Limitations of the review
7.2
In conducting a comprehensive synthesis of sensory feedback technologies for transtibial amputees, this review has several limitations. First, the evidence base is potentially influenced by publication bias, as studies reporting positive or significant outcomes are more likely to be published, whereas studies with null or negative results may be underrepresented. Second, many of the included studies had small sample sizes, often fewer than 15 participants, which limited statistical power and reduced generalizability to the broader amputee population. Third, there is considerable heterogeneity in study designs, including differences in feedback modalities, prosthetic components, intervention duration, outcome measures, and assessment methods. This variability precluded meta-analytic synthesis and necessitated a qualitative approach. Finally, although a structured search strategy across multiple databases was implemented, relevant studies may have been missed due to inconsistent indexing or variations in terminology.
Conclusion
8
This review underscores the central role of somatosensory feedback in restoring natural gait for transtibial amputees. Evidence indicates that invasive neural interfaces provide unmatched fidelity and embodiment but are limited by surgical risks, hardware stability issues, and scalability constraints. Non-invasive modalities, particularly vibrotactile systems, demonstrate meaningful improvements in gait symmetry, balance, and user confidence, with favorable safety and usability profiles. However, their effectiveness is often constrained by small sample sizes, short intervention durations, and laboratory-based conditions.
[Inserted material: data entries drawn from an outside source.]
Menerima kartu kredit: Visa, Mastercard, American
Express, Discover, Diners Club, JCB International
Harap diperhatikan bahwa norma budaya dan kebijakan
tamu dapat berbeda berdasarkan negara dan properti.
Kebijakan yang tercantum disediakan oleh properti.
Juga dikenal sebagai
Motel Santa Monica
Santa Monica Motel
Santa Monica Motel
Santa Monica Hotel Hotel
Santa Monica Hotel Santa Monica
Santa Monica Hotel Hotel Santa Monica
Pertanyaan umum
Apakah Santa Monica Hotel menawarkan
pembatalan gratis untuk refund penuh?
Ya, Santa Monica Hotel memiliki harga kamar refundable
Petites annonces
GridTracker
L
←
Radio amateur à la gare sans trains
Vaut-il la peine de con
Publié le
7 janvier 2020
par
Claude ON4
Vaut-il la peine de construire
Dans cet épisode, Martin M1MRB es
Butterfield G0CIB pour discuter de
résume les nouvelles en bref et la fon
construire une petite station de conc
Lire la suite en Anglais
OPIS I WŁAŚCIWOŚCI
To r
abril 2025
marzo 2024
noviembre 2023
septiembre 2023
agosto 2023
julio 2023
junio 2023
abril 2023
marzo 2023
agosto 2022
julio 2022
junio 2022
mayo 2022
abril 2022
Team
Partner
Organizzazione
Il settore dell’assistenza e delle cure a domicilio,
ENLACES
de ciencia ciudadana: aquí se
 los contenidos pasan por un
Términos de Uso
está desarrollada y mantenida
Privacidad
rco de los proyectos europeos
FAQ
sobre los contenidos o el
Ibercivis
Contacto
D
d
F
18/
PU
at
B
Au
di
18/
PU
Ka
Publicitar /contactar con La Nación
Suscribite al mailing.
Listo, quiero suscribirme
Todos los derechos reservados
Vibrotactile feedback currently offers the most practical near-term solution for clinical deployment, whereas invasive systems remain the benchmark for high-fidelity performance in specialized settings. Realizing the translational potential of sensory neuroprostheses requires future research to prioritize larger and more diverse participant cohorts, long-term real-world trials, and standardized reporting of both engineering metrics (e.g., latency, energy consumption, actuator placement) and clinical outcomes (e.g., gait symmetry, metabolic cost, phantom limb pain, embodiment, cognitive load).
Despite these advances, several limitations persist. Heterogeneity in study designs, inconsistent reporting of device parameters, and inter-individual variability restrict generalizability. Addressing these gaps through robust socket integration, extended real-world evaluations, and harmonized outcome measures will be essential for developing next-generation prosthetic feedback systems that are technologically advanced, clinically viable, and capable of restoring confident, natural mobility in daily life.